**Task to complete**
If you see a picture in the data below, omit it and copy the rest exactly.

[Stored data]
___

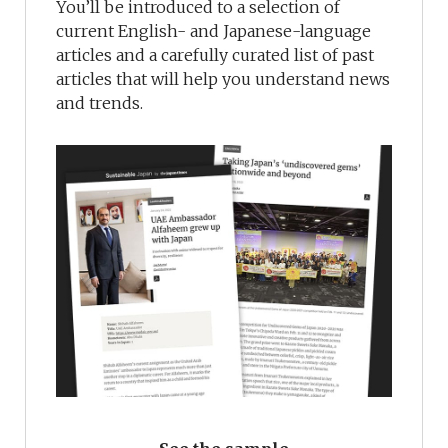
You’ll be introduced to a selection of
current English- and Japanese-language
articles and a carefully curated list of past
articles that will help you understand news
and trends.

___

**Answer for this exercise**
You’ll be introduced to a selection of
current English- and Japanese-language
articles and a carefully curated list of past
articles that will help you understand news
and trends.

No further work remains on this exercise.